Policy, politics, principles

We would like to amplify on our commentary about the upheaval in the US State Department. Much is being made now of the tension between State and the National Security Council and the sometimes deleterious impact of this tension on the conduct of American foreign policy. This could not be exaggerated. Without underestimating the difficulties which arose between former Sec retary of State Cyrus Vance and national security adviser Zbigniew Brzezinski, the fact remains that it is the President of the United States who is responsible for the conduct of a prudent, coherent, stable foreign policy and the articulation of it. It is at his door that the real blame for any lapses must lie.

In his regard President Carter must take his lumps.

The problem, as we see it, is twofold. One is the fact that foreign policy has increasingly become hostage to domestic political considerations. Perhaps another argument for reforming the present long, and lengthening, primary system fof picking presidents is that it distorts the diplomatic decisionmaking process. Every decision tends to be seen, if not totally at least partially, in terms of its perceived impact on domestic public opinion and its results at the polls. To tell an incumbent president not to weigh the political factor would be unrealistic. Yet, in Mr. Carter's case, the politicization of foreign policy has reached disquieting -- some would say alarming -- proportions.

You don't have to look far for examples. The decision to retract the US vote in the United Nations on Israel's settlement policy in the West Bank was clearly a surrender to domestic political pressures. The contrived flap over the Soviet brigade of troops in Cuba and the initial US insistence that the status quo was "not acceptable" patently was expected to help defuse political charges that the administration was soft on the Russians. The paramilitary effort to rescue the hostages in Iran and heightened talk about military operations can be linked to the rising public frustation at home and the call that "something be done." Mr. Carter's very use of the hostage crisis as the excuse for remaining in the Rose Garden so long had its political dimension. (Now, it seems, the crisis is lee of a crisis -- but is it? -- and the President is prepared go out on the hustings.)

There is little need to point out that, in the heat of the political campaign , US foreign policy interests are being damaged.

The second and a related, problem which concerns us is presidential credibility. American leadership has come to be perceived abroad as weak and vacillating. That is not because the United States is in fact weak, or that it does not have a basically agreed foreign policy. It arises largely from Mr. Carter's failure at times to recognized the importance of maintaining integrity of communication and consultation in his dealings with other nations, especially allies.

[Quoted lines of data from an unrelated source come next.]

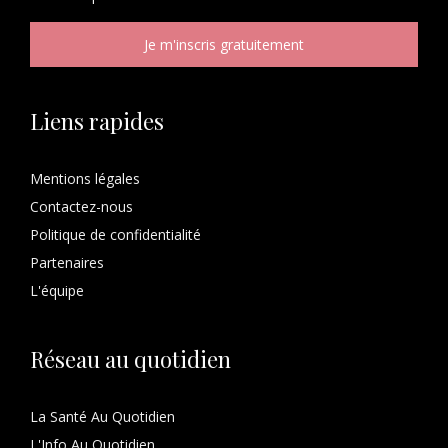
Liens rapides
Mentions légales
Contactez-nous
Politique de confidentialité
Partenaires
L'équipe
Réseau au quotidien
La Santé Au Quotidien
L'Info Au Quotidien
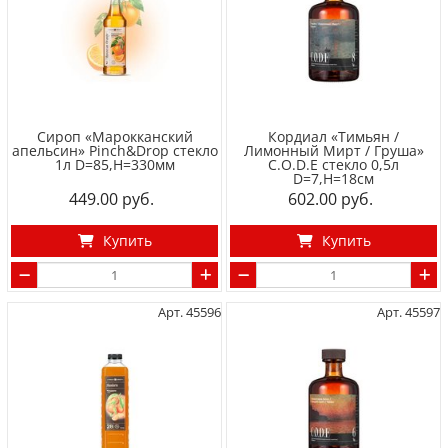
Сироп «Марокканский
Кордиал «Тимьян /
апельсин» Pinch&Drop стекло
Лимонный Мирт / Груша»
1л D=85,H=330мм
C.O.D.E стекло 0,5л
D=7,H=18см
449.00
602.00
Купить
Купить
Арт. 45596
Арт. 45597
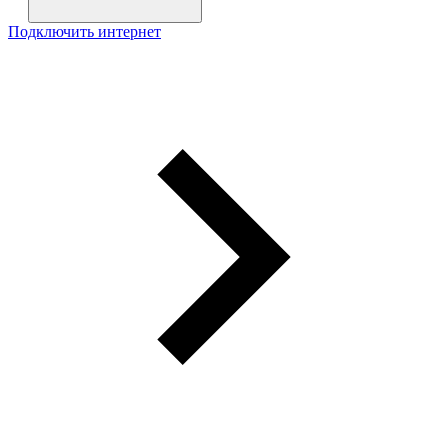
Подключить интернет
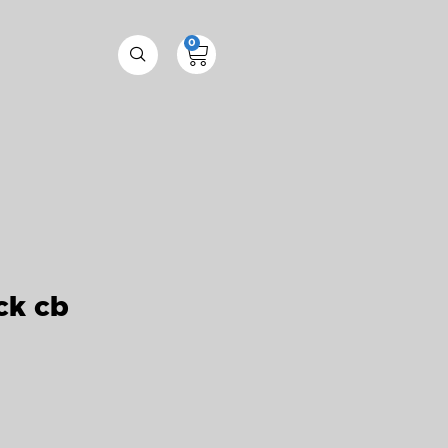
0
ck cb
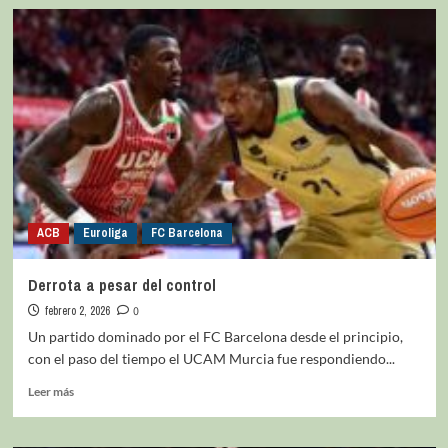
ACB
Euroliga
FC Barcelona
Derrota a pesar del control
febrero 2, 2026
0
Un partido dominado por el FC Barcelona desde el principio,
con el paso del tiempo el UCAM Murcia fue respondiendo...
Leer más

Seen from abroad, he has sometimes looked less than honest and consistent. He pressured West Germany to accept deployment of the neutron bomb, for instance , and then abruptly said the US would not build it after all. He flatly told the West Europeans the US would not impose a boycott of the Olympic Games in Moscow, and then proceeded to call for it. Worst of all, he unblinkingly assured Japan and Western Europe when pressing for joint economic sanctions against Iran that the US would not undertake a military operation there -- even while the rescue mission was already underway. He thus won their support in a way that damaged his credibility.

It would not seem to be in keeping with Mr. Carter's own piety to deliberately mislead or deceive. But the President must surely understand that, from another's point of view, such actions call in question the nation's integrity as well as diplomatic judgment. He should be the first to recognize that, however strong the nation is or might become militarily, firepower will coutn for nought in the long run if it is not firmly based on moral strength. It is in fact only to the extent that the US acts, as well as speaks, from the highest of principles and motives that it can hope to sway the course of human events constructively. When it does, it gains. When it does not, it invariably loses. Hence the importance of not slipping from a high plateau of national rectitude.

We believe President Carter would share this view. We cannot reasonably expect him to ignore the political component in formulating and carrying out foreign policy. But, with six months still to go before the November election, and with a new secretary of state, he has an opportunity to show that on critical issues -- SALT, the Middle East, Iran --precedence over narrower domestic considerations.

Who knows, that may even assure him reelection.